【问题标题】:PARTITION BY with and without KEEP in Oracle在 Oracle 中使用和不使用 KEEP 进行分区
【发布时间】:2013-11-22 13:20:47
【问题描述】:

我遇到了两个似乎具有相同结果的查询:在分区上应用聚合函数。

我想知道这两个查询之间是否有任何区别:

SELECT empno,
   deptno,
   sal,
   MIN(sal) OVER (PARTITION BY deptno) "Lowest",
   MAX(sal) OVER (PARTITION BY deptno) "Highest"
FROM empl

SELECT empno,
   deptno,
   sal,
   MIN(sal) KEEP (DENSE_RANK FIRST ORDER BY sal) OVER (PARTITION BY deptno) "Lowest",
   MAX(sal) KEEP (DENSE_RANK LAST ORDER BY sal) OVER (PARTITION BY deptno) "Highest"
FROM empl

第一个版本更合乎逻辑,但第二个版本可能是某种特殊情况,也许是一些性能优化。

【问题讨论】:

    标签: sql oracle


    【解决方案1】:
    MIN(sal) KEEP (DENSE_RANK FIRST ORDER BY sal) OVER (PARTITION BY deptno)
    

    可以(大致)按照从右到左的顺序来考虑该语句:

    • OVER (PARTITION BY deptno) 表示将行划分为不同的 deptno 组;那么
    • ORDER BY sal 表示,对于每个分区,按sal 对行进行排序(隐式使用ASCending order);那么
    • KEEP (DENSE_RANK FIRST 表示对每个分区的有序行进行(连续)排名(对于排序列具有相同值的行将被赋予相同的排名)并丢弃所有未排名第一的行;最后
    • MIN(sal)对于每个分区的剩余行,返回最低工资。

    在这种情况下,MINDENSE_RANK FIRST 都在 sal 列上运行,所以会做同样的事情,KEEP (DENSE_RANK FIRST ORDER BY sal) 是多余的。

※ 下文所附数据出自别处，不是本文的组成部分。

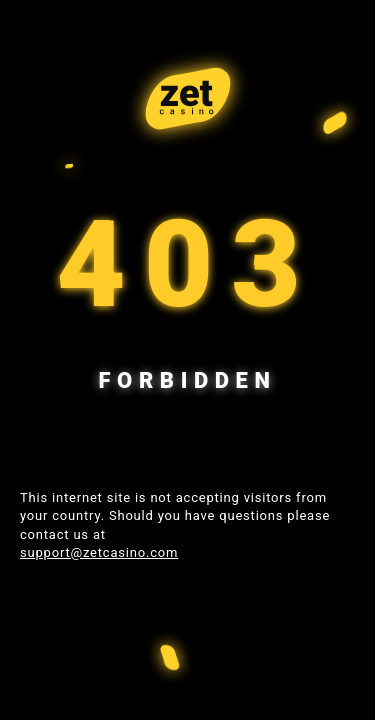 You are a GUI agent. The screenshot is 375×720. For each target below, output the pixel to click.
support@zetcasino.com (99, 552) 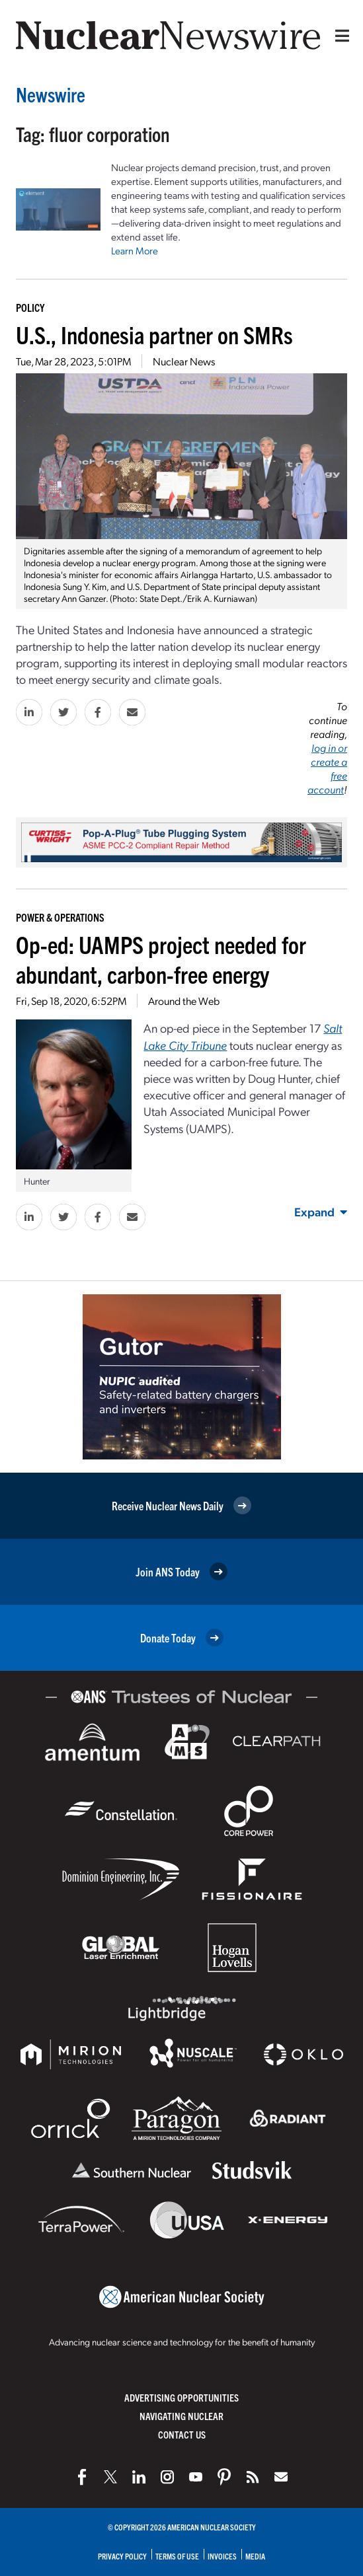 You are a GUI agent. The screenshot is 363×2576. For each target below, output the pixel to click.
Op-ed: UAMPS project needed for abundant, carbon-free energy (161, 958)
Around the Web (184, 1001)
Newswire (50, 94)
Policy (30, 307)
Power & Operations (60, 917)
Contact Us (182, 2434)
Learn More (134, 250)
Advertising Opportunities (181, 2397)
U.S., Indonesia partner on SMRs (154, 334)
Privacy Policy (122, 2556)
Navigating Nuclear (181, 2416)
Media (255, 2556)
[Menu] (339, 36)
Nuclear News (184, 361)
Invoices (222, 2556)
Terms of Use (177, 2556) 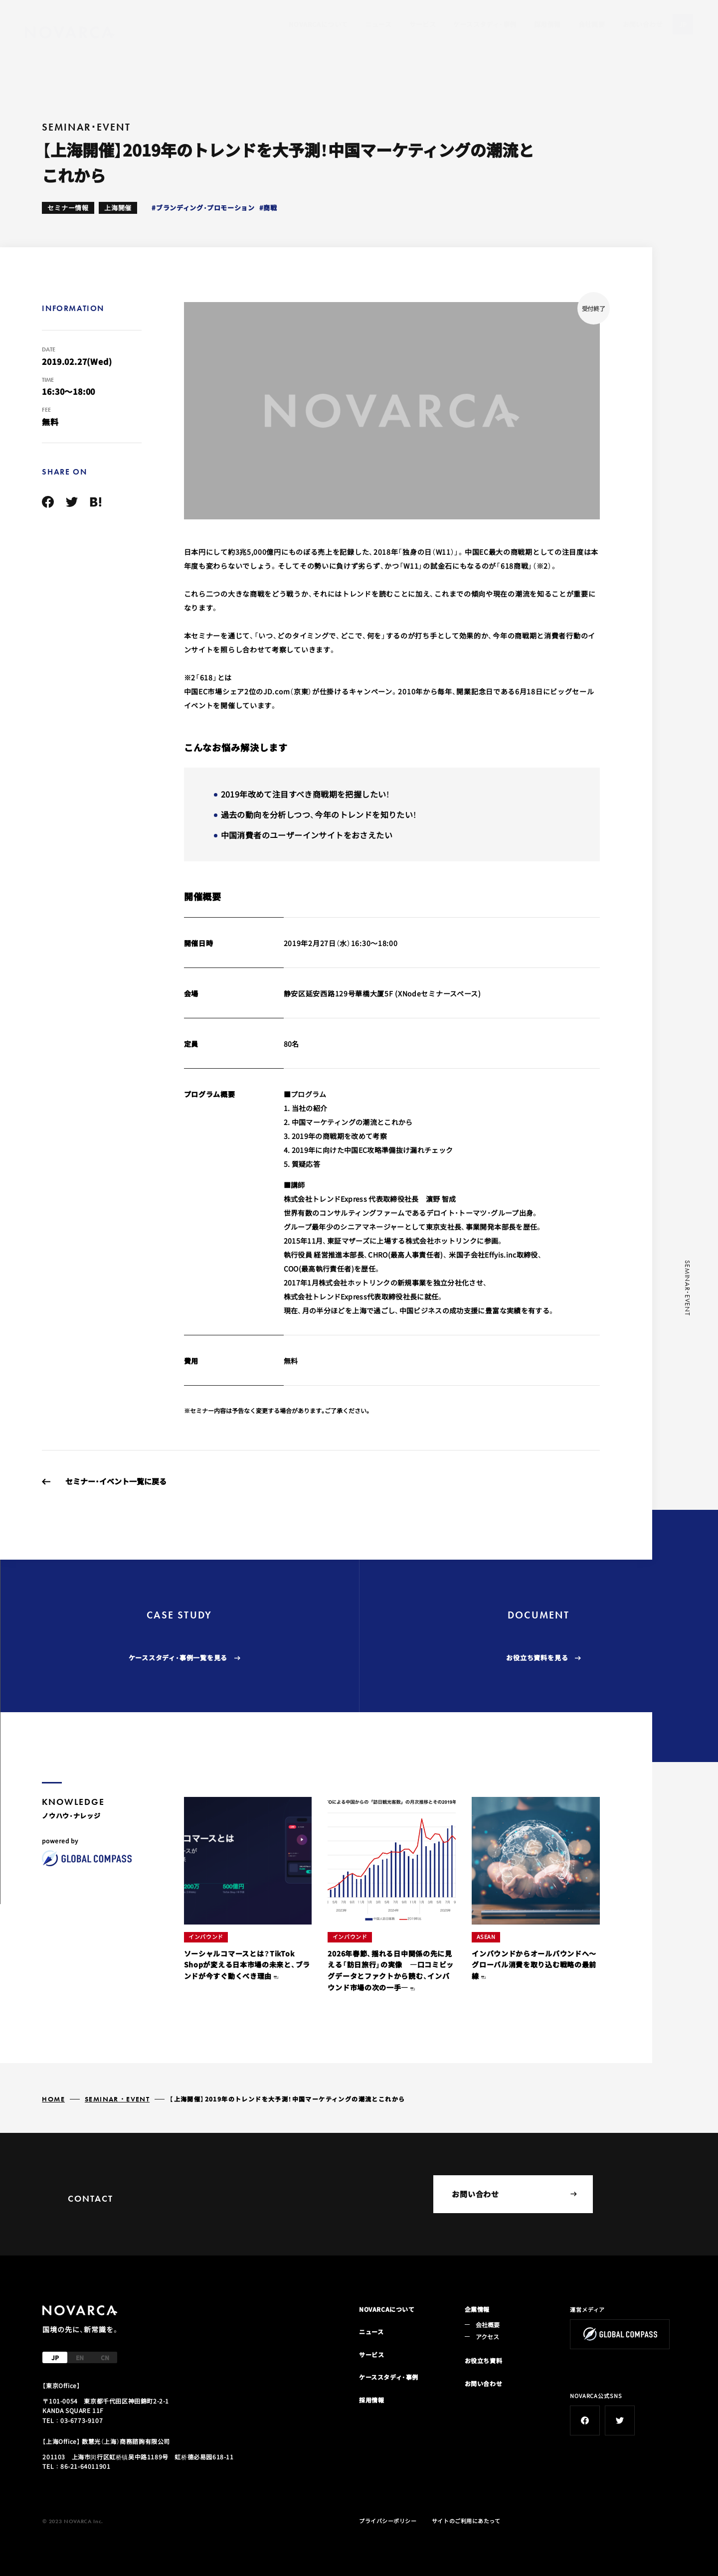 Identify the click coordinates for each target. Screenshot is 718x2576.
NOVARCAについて (318, 24)
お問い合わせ (643, 24)
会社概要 (591, 24)
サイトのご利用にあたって (466, 2521)
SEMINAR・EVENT (117, 2098)
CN (105, 2357)
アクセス (488, 2336)
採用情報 (547, 24)
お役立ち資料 (484, 2360)
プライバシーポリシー (388, 2521)
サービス (422, 24)
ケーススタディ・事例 (484, 24)
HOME (53, 2098)
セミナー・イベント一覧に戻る (116, 1481)
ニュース (378, 24)
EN (80, 2357)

    但是,如果您使用不同的列作为最小值,那么您可以看到效果:

    SQL Fiddle

    Oracle 11g R2 架构设置

    CREATE TABLE test (name, sal, deptno) AS
    SELECT 'a', 1, 1 FROM DUAL
    UNION ALL SELECT 'b', 1, 1 FROM DUAL
    UNION ALL SELECT 'c', 1, 1 FROM DUAL
    UNION ALL SELECT 'd', 2, 1 FROM DUAL
    UNION ALL SELECT 'e', 3, 1 FROM DUAL
    UNION ALL SELECT 'f', 3, 1 FROM DUAL
    UNION ALL SELECT 'g', 4, 2 FROM DUAL
    UNION ALL SELECT 'h', 4, 2 FROM DUAL
    UNION ALL SELECT 'i', 5, 2 FROM DUAL
    UNION ALL SELECT 'j', 5, 2 FROM DUAL;
    

    查询 1

    SELECT DISTINCT
      MIN(sal) KEEP (DENSE_RANK FIRST ORDER BY sal) OVER (PARTITION BY deptno) AS min_sal_first_sal,
      MAX(sal) KEEP (DENSE_RANK FIRST ORDER BY sal) OVER (PARTITION BY deptno) AS max_sal_first_sal,
      MIN(name) KEEP (DENSE_RANK FIRST ORDER BY sal) OVER (PARTITION BY deptno) AS min_name_first_sal,
      MAX(name) KEEP (DENSE_RANK FIRST ORDER BY sal) OVER (PARTITION BY deptno) AS max_name_first_sal,
      MIN(name) KEEP (DENSE_RANK LAST ORDER BY sal) OVER (PARTITION BY deptno) AS min_name_last_sal,
      MAX(name) KEEP (DENSE_RANK LAST ORDER BY sal) OVER (PARTITION BY deptno) AS max_name_last_sal,
      deptno
    FROM test
    

    Results

    | MIN_SAL_FIRST_SAL | MAX_SAL_FIRST_SAL | MIN_NAME_FIRST_SAL | MAX_NAME_FIRST_SAL | MIN_NAME_LAST_SAL | MAX_NAME_LAST_SAL | DEPTNO |
    |-------------------|-------------------|--------------------|--------------------|-------------------|-------------------|--------|
    |                 1 |                 1 |                  a |                  c |                 e |                 f |      1 |
    |                 4 |                 4 |                  g |                  h |                 i |                 j |      2 |
    

    【讨论】:

      【解决方案2】:

      在您的示例中,没有区别,因为您的聚合位于您正在排序的同一列上。 “KEEP”的真正意义/力量在于您对不同列进行聚合和排序。例如(借用另一个答案的“测试”表)...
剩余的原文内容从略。